Returns a human-readable sentiment classification.

```elixir
@spec score_to_words(String.t(), :en | :dk) :: :positive | :negative | :neutral
```

**Parameters:**
- `text` - The text to analyze
- `language` - Language atom (`:en` for English, `:dk` for Danish)

**Returns:** Atom representing sentiment (`:positive`, `:negative`, or `:neutral`)

## Documentation

Full documentation is available on [HexDocs](https://hexdocs.pm/afinn).

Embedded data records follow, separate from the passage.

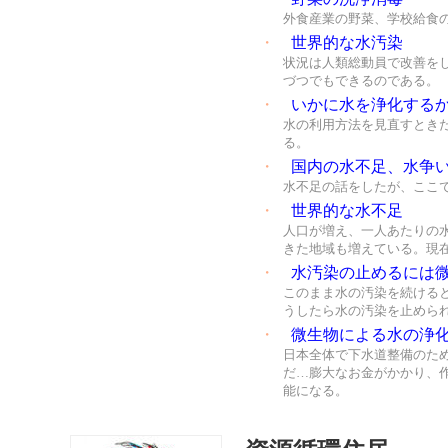
外食産業の野菜、学校給食
・
世界的な水汚染
状況は人類総動員で改善を
づつでもできるのである。
・
いかに水を浄化する
水の利用方法を見直すとき
る。
・
国内の水不足、水争
水不足の話をしたが、ここ
・
世界的な水不足
人口が増え、一人あたりの水
きた地域も増えている。現
・
水汚染の止めるには
このまま水の汚染を続ける
うしたら水の汚染を止めら
・
微生物による水の浄
日本全体で下水道整備のた
だ…膨大なお金がかかり、
能になる。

To generate documentation locally:

```bash
mix docs
```

## Requirements

- Elixir 1.14 or higher
- Erlang/OTP 25 or higher

## Contributing

Contributions are welcome! Please feel free to submit a Pull Request.

### Development Setup

```bash
# Clone the repository
git clone https://github.com/kupolak/afinn.git
cd afinn

# Install dependencies
mix deps.get

# Run tests
mix test

# Run code formatter
mix format

# Run linter
mix credo --strict
```

### Guidelines

1. Fork the repository
2. Create your feature branch (`git checkout -b feature/amazing-feature`)
3. Commit your changes (`git commit -m 'Add some amazing feature'`)
4. Push to the branch (`git push origin feature/amazing-feature`)
5. Open a Pull Request

## License

This project is available as open source. See the LICENSE file for more info.

## Credits

- **AFINN word list**: Created by Finn Årup Nielsen
- **Library maintainer**: [@kupolak](https://github.com/kupolak)

---

**Note**: Sentiment analysis using word lists like AFINN is best suited for short texts like tweets, reviews, and comments. For more complex sentiment analysis tasks, consider using machine learning-based approaches.